# Interesting Numbers!



## rnameless (Jun 30, 2005)

ChiroDoc63 joined today. They are member no. 1627
We joined 6/29/05. member no. 1229
Dreamtimers joined 3/7/05. member no. 861
Summergames84 joined 3/5/04 member no. 170

Explosive growth and with that comes information and new ideas. Think keystone is watching? I hope so.









Also, don't forget Vern during the holiday season.


----------



## NDJollyMon (Aug 22, 2003)

OUTBACKS were really rare in 2002 when I bought mine brand new. Now, I see them quite often. Growth has been amazing!


----------



## Oregon_Camper (Sep 13, 2004)

NDJollyMon said:


> OUTBACKS were really rare in 2002 when I bought mine brand new.

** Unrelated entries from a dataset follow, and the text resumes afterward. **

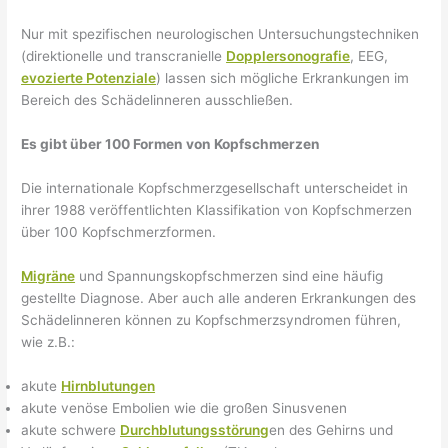
Nur mit spezifischen neurologischen Untersuchungstechniken
(direktionelle und transcranielle
Dopplersonografie
, EEG,
evozierte Potenziale
) lassen sich mögliche Erkrankungen im
Bereich des Schädelinneren ausschließen.
Es gibt über 100 Formen von Kopfschmerzen
Die internationale Kopfschmerzgesellschaft unterscheidet in
ihrer 1988 veröffentlichten Klassifikation von Kopfschmerzen
über 100 Kopfschmerzformen.
Migräne
und Spannungskopfschmerzen sind eine häufig
gestellte Diagnose. Aber auch alle anderen Erkrankungen des
Schädelinneren können zu Kopfschmerzsyndromen führen,
wie z.B.:
akute
Hirnblutungen
akute venöse Embolien wie die großen Sinusvenen
akute schwere
Durchblutungsstörung
en des Gehirns und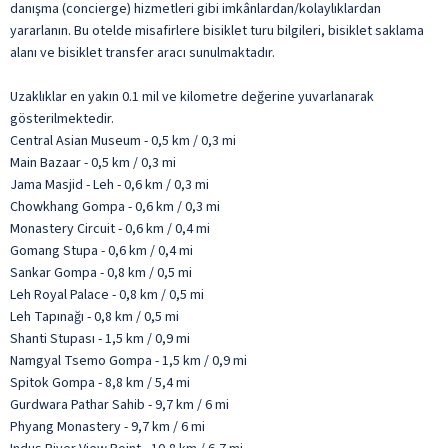
danışma (concierge) hizmetleri gibi imkânlardan/kolaylıklardan
yararlanın. Bu otelde misafirlere bisiklet turu bilgileri, bisiklet saklama
alanı ve bisiklet transfer aracı sunulmaktadır.
Uzaklıklar en yakın 0.1 mil ve kilometre değerine yuvarlanarak
gösterilmektedir.
Central Asian Museum - 0,5 km / 0,3 mi
Main Bazaar - 0,5 km / 0,3 mi
Jama Masjid - Leh - 0,6 km / 0,3 mi
Chowkhang Gompa - 0,6 km / 0,3 mi
Monastery Circuit - 0,6 km / 0,4 mi
Gomang Stupa - 0,6 km / 0,4 mi
Sankar Gompa - 0,8 km / 0,5 mi
Leh Royal Palace - 0,8 km / 0,5 mi
Leh Tapınağı - 0,8 km / 0,5 mi
Shanti Stupası - 1,5 km / 0,9 mi
Namgyal Tsemo Gompa - 1,5 km / 0,9 mi
Spitok Gompa - 8,8 km / 5,4 mi
Gurdwara Pathar Sahib - 9,7 km / 6 mi
Phyang Monastery - 9,7 km / 6 mi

Now, I see them quite often. Growth has been amazing!
> [snapback]63144[/snapback]​


I tend to agree with ya, but out here I hardly ever see another Outback on the road.

Unless...we're off the the PNW Rally, then it's a whole new story!!


----------



## 2500Ram (Oct 30, 2005)

Where we normally camp there is always at least 1 Outback on at the campground but we see very few on the roads.

If you look at the member map it looks like most are on the east side of the country, migrating west I hope.

Bill.


----------



## Reverie (Aug 9, 2004)

I go past the storage yards and rarely see an Outback but there always seems to be one or two at the campgrounds each time we camp. There have been exceptions along the way but generally I can rustle one or two up. I wonder what this means. Is the Outback inherintly easier to tow? Is it a more liveable design? Is it marketed better? I don't know but it sure does make you think.

Reverie


----------



## HootBob (Apr 26, 2004)

We usually see one or two when we go out.
I didn't about Keystone But our dealer logs in quite often to check things out.
Reverie I would say all of what you said plus better design.

Don


----------



## rnameless (Jun 30, 2005)

When we visited the frio river, TX back in october, I met an outback owner who was full timing from Indiana, I believe, and I turned him on to this site. At the park across the river I spotted 2 more outbacks. In texas, the prescence seems to be growing.


----------



## Dreamtimers (Mar 7, 2005)

We usually see one or two on the road, but other than the rally, I have only had one in the same campground with us. We often see them in storage yards, _( one yard has 3-5 in it), _but we have a dealer in town so thats not unusual.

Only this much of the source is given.